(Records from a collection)
-------

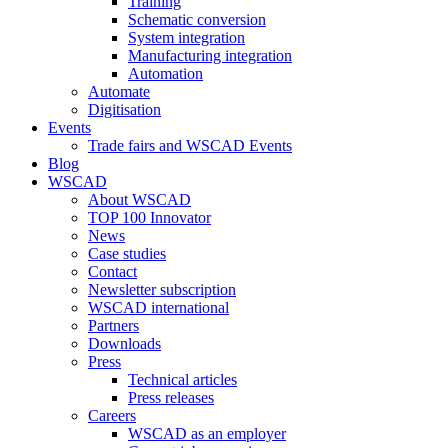
Training
Schematic conversion
System integration
Manufacturing integration
Automation
Automate
Digitisation
Events
Trade fairs and WSCAD Events
Blog
WSCAD
About WSCAD
TOP 100 Innovator
News
Case studies
Contact
Newsletter subscription
WSCAD international
Partners
Downloads
Press
Technical articles
Press releases
Careers
WSCAD as an employer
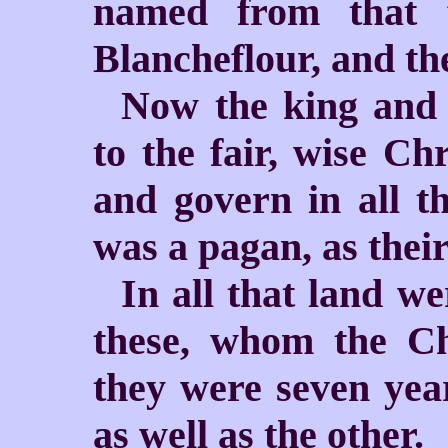
named from that fe
Blancheflour, and the
Now the king and 
to the fair, wise Ch
and govern in all th
was a pagan, as thei
In all that land we
these, whom the Ch
they were seven year
as well as the other.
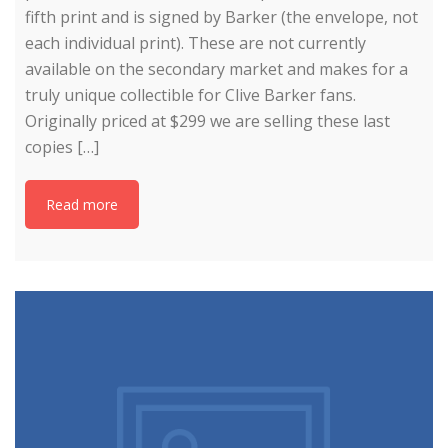
fifth print and is signed by Barker (the envelope, not
each individual print). These are not currently
available on the secondary market and makes for a
truly unique collectible for Clive Barker fans.
Originally priced at $299 we are selling these last
copies […]
Read more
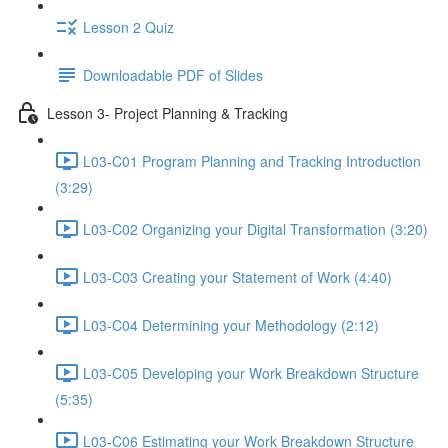
Lesson 2 Quiz
Downloadable PDF of Slides
Lesson 3- Project Planning & Tracking
L03-C01 Program Planning and Tracking Introduction
(3:29)
L03-C02 Organizing your Digital Transformation (3:20)
L03-C03 Creating your Statement of Work (4:40)
L03-C04 Determining your Methodology (2:12)
L03-C05 Developing your Work Breakdown Structure
(5:35)
L03-C06 Estimating your Work Breakdown Structure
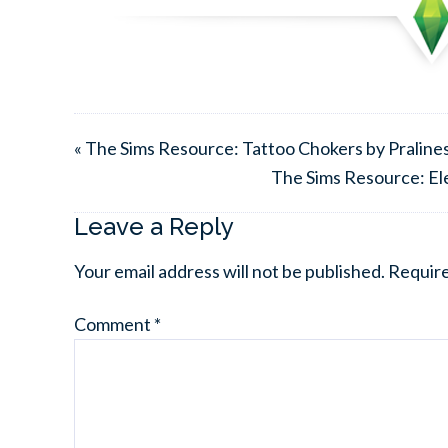
« The Sims Resource: Tattoo Chokers by Praline
The Sims Resource: El
Leave a Reply
Your email address will not be published.
Require
Comment
*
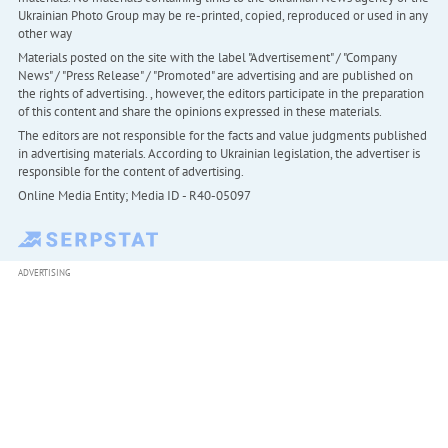
Ukrainian Photo Group may be re-printed, copied, reproduced or used in any
other way
Materials posted on the site with the label "Advertisement" / "Company
News" / "Press Release" / "Promoted" are advertising and are published on
the rights of advertising. , however, the editors participate in the preparation
of this content and share the opinions expressed in these materials.
The editors are not responsible for the facts and value judgments published
in advertising materials. According to Ukrainian legislation, the advertiser is
responsible for the content of advertising.
Online Media Entity; Media ID - R40-05097
ADVERTISING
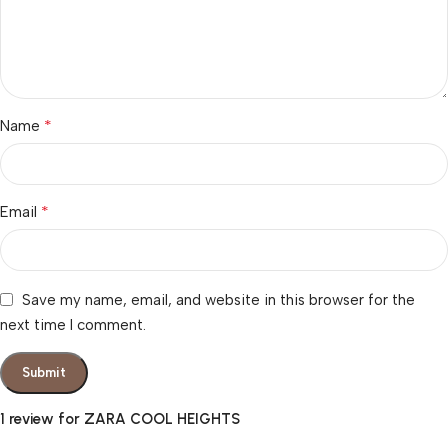
*
Name
*
Email
Save my name, email, and website in this browser for the
next time I comment.
1 review for
ZARA COOL HEIGHTS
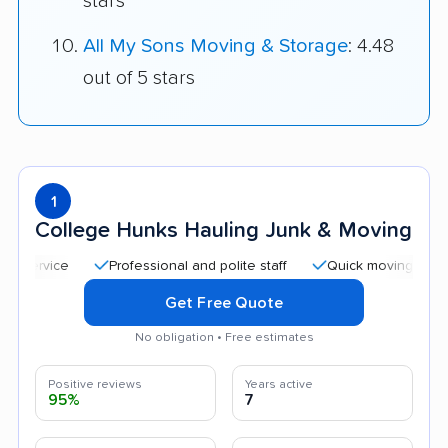
stars
All My Sons Moving & Storage
: 4.48
out of 5 stars
1
College Hunks Hauling Junk & Moving
Professional and polite staff
Quick moving process
Get Free Quote
No obligation • Free estimates
Positive reviews
Years active
95%
7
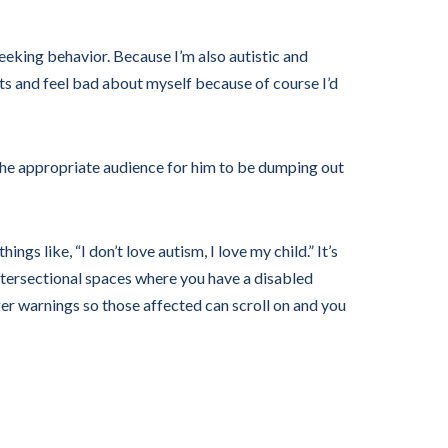
eeking behavior. Because I’m also autistic and
nts and feel bad about myself because of course I’d
 the appropriate audience for him to be dumping out
things like, “I don’t love autism, I love my child.” It’s
 intersectional spaces where you have a disabled
ger warnings so those affected can scroll on and you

-------

▸ Work required
Would you transcribe each of the entries exactly, skipping the pictures?

▸ The completed task
Training
Schematic conversion
System integration
Manufacturing integration
Automation
Automate
Digitisation
Events
Trade fairs and WSCAD Events
Blog
WSCAD
About WSCAD
TOP 100 Innovator
News
Case studies
Contact
Newsletter subscription
WSCAD international
Partners
Downloads
Press
Technical articles
Press releases
Careers
WSCAD as an employer
named from that fe
Blancheflour, and the
Now the king and 
to the fair, wise Ch
and govern in all th
was a pagan, as thei
In all that land we
these, whom the Ch
they were seven year
as well as the other.
fifth print and is signed by Barker (the envelope, not
each individual print). These are not currently
available on the secondary market and makes for a
truly unique collectible for Clive Barker fans.
Originally priced at $299 we are selling these last
copies […]
Read more
Lesson 2 Quiz
Downloadable PDF of Slides
Lesson 3- Project Planning & Tracking
L03-C01 Program Planning and Tracking Introduction
(3:29)
L03-C02 Organizing your Digital Transformation (3:20)
L03-C03 Creating your Statement of Work (4:40)
L03-C04 Determining your Methodology (2:12)
L03-C05 Developing your Work Breakdown Structure
(5:35)
L03-C06 Estimating your Work Breakdown Structure
« The Sims Resource: Tattoo Chokers by Praline
The Sims Resource: El
Leave a Reply
Your email address will not be published.
Require
Comment
*
Ukrainian Photo Group may be re-printed, copied, reproduced or used in any
other way
Materials posted on the site with the label "Advertisement" / "Company
News" / "Press Release" / "Promoted" are advertising and are published on
the rights of advertising. , however, the editors participate in the preparation
of this content and share the opinions expressed in these materials.
The editors are not responsible for the facts and value judgments published
in advertising materials. According to Ukrainian legislation, the advertiser is
responsible for the content of advertising.
Online Media Entity; Media ID - R40-05097
ADVERTISING
*
Name
*
Email
Save my name, email, and website in this browser for the
next time I comment.
1 review for
ZARA COOL HEIGHTS
stars
All My Sons Moving & Storage
: 4.48
out of 5 stars
1
College Hunks Hauling Junk & Moving
Professional and polite staff
Quick moving process
Get Free Quote
No obligation • Free estimates
Positive reviews
Years active
95%
7
eeking behavior. Because I’m also autistic and
nts and feel bad about myself because of course I’d
 the appropriate audience for him to be dumping out
things like, “I don’t love autism, I love my child.” It’s
 intersectional spaces where you have a disabled
ger warnings so those affected can scroll on and you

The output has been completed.